The principal’s voice on the phone was strained, a carefully controlled urgency that made Emma’s blood run cold. “Ms. Lopez, there has been an incident involving Ryan. You need to come to the school immediately.”
The drive to Crestwood Elementary was a blur of frantic thoughts and worst-case scenarios. Her hands were slick on the steering wheel. She parked haphazardly and ran into the building, her heart pounding against her ribs. She found Ryan sitting on a small chair outside the principal’s office, his shoulders hunched, his face streaked with tears. He threw himself into her arms the moment he saw her, his small body trembling. “I did not mean to, Mom,” he sobbed into her shoulder. “I swear I did not mean to.”
Emma’s heart clenched. She smoothed his hair and led him into the principal's office, where Ms. Morrison sat behind her desk, her expression grave. A larger boy, Tommy, sat with his parents, a large scrape on his arm and a terrified look in his eyes.

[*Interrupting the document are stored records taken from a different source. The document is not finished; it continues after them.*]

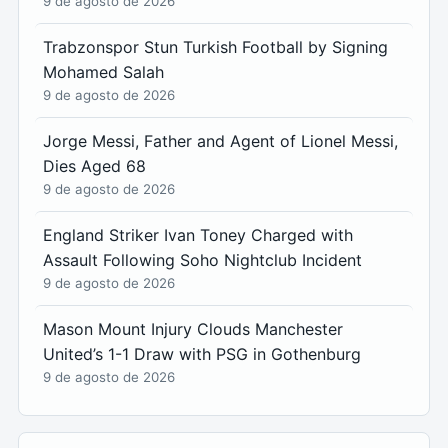
9 de agosto de 2026
Trabzonspor Stun Turkish Football by Signing
Mohamed Salah
9 de agosto de 2026
Jorge Messi, Father and Agent of Lionel Messi,
Dies Aged 68
9 de agosto de 2026
England Striker Ivan Toney Charged with
Assault Following Soho Nightclub Incident
9 de agosto de 2026
Mason Mount Injury Clouds Manchester
United’s 1-1 Draw with PSG in Gothenburg
9 de agosto de 2026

The story came out in a disjointed, unbelievable narrative. Tommy had been pushing a smaller girl, Sophie, on the playground. Ryan had intervened, stepping between them. According to three teachers and several students, Ryan had simply put his hand on Tommy’s chest to push him away. But the effect had been anything but simple. Tommy had flown backward several feet, as if propelled by an unseen force, landing hard on the asphalt.

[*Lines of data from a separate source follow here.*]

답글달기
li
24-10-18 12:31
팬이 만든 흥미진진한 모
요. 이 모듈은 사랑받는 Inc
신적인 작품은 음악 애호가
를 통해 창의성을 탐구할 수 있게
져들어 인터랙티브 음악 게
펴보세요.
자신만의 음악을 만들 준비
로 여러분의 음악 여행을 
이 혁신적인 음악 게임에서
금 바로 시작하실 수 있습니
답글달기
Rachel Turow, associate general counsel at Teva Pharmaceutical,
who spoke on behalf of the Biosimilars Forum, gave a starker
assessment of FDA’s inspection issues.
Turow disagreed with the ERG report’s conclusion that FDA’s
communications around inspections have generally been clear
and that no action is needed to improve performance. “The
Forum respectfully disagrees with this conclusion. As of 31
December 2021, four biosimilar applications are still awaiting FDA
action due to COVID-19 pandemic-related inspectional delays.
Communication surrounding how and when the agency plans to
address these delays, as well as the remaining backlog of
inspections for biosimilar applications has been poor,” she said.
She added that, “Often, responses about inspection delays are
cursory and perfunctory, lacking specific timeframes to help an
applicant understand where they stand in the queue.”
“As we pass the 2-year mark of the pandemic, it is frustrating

“It was the strangest thing I have ever seen,” one of the teachers recounted, her voice still shaky. “Ryan barely seemed to touch him. It was not a normal push. It was not… possible.”
Emma’s mouth went dry. This was worse than the broken toys, worse than the crushed doorknobs. This was public. This had been witnessed.

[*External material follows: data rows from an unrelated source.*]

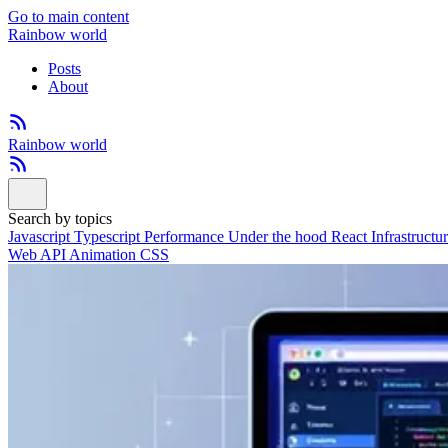
Go to main content
Rainbow world
Posts
About
Rainbow world
Search by topics
Javascript
Typescript
Performance
Under the hood
React
Infrastructu
Web API
Animation
CSS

The ride home was thick with a tense silence, broken only by Ryan’s quiet sniffling. “Why am I different?” he whispered, his voice heartbreakingly small. “My hands got all hot and tingly, Mom. I just wanted him to stop hurting Sophie, and then he was on the ground. It scares me.”
Emma pulled into their apartment complex and held him, her own fear a tight, cold knot in her chest. She had no answers for him, no comfort to offer except the fierce, protective circle of her arms. That evening, after Ryan fell into an exhausted sleep, she sat at her laptop, desperately searching for explanations. Childhood growth disorders, genetic abnormalities, juvenile myositis. Nothing fit. Nothing explained the amber flashes in his eyes, the unnatural strength, or the unsettling precognition.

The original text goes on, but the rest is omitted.